The days of being able to easily attract corporations and jobs from far-away states or countries--by luring companies with unsustainable tax breaks or other gifts--are long gone.  The Authority has always prioritized indigenous job growth--building on the strengths of existing employers and the skills of working people. 

Twenty-five years ago, we fought to save good jobs.  We are doing the same today.  Why is a good job—and meaningful work-- important?

One good job often supports not only a family; it may also indirectly spur 2-3 other jobs.  One good job leads to skills development not only for that one worker, but also help pay for the education of that worker's children.  One good job provides for housing and health care and the modes of transportation back and forth to work for families.  One good job, in other words, creates hope and promise, strengthens community.

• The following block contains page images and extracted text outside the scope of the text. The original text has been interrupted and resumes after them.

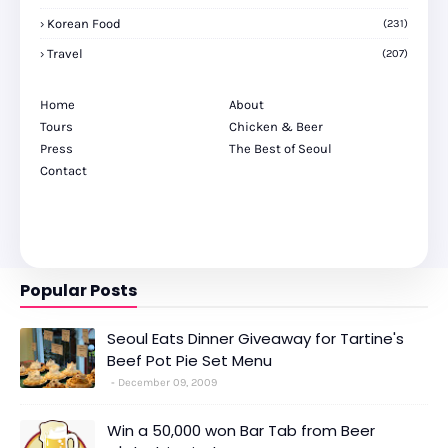
Korean Food
(231)
Travel
(207)
Home
About
Tours
Chicken & Beer
Press
The Best of Seoul
Contact
Popular Posts
Seoul Eats Dinner Giveaway for Tartine's
Beef Pot Pie Set Menu
December 09, 2009
Win a 50,000 won Bar Tab from Beer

The SVA has spent a lot of time working to retain and revitalize our manufacturing jobs base, for many reasons.  For example, manufacturing drives R&D or productivity in our economy.  And manufacturing supply chains are a vital cog in the green jobs boom, from wind farms to efficient transportation.

There are also other important industries and businesses, such as railroads and heavy transportation, for instance, that support manufacturing businesses and workers. New technology and energy efficiency and retrofits make factories more efficient and improve workplaces and result in a cleaner environment for local communities.

There are opportunities in the clean economy for both existing firms (who may want to produce new products for those markets) and start-up firms—whether managed by seasoned business professionals or innovative students who have a good idea. There’s thousands of older, inefficient homes and buildings in this region that would benefit tremendously from energy retrofits. These strategies create good jobs for people and improve the living and working conditions of our citizens (including many elderly residents).

We have given a lot of thought to alternative business ownership.  We have always supported small to medium-sized businesses.   We have helped managers and employees buy their companies through ESOPs (employee stock ownership buyouts).

Today, the Authority is currently assisting in an effort to build new worker-owned cooperatives in Pittsburgh and the region (the Pittsburgh Clean/Green Project).  The idea of creating jobs that also provide ownership equity to worker-owners is an idea that has come back around again.

These projects are not easy, and our efforts may fail at times.  But what is important is that we stop waiting for Godot and take matters into our own hands.  Thus, we welcome ideas from you and our community about how to rebuild our economy on a long-term basis.  How can we renew prosperity for all, not just a few?  How can we revitalize at-risk neighborhoods?  These are some of the starting points—we welcome your input to find the finish line--in building sustainable communities.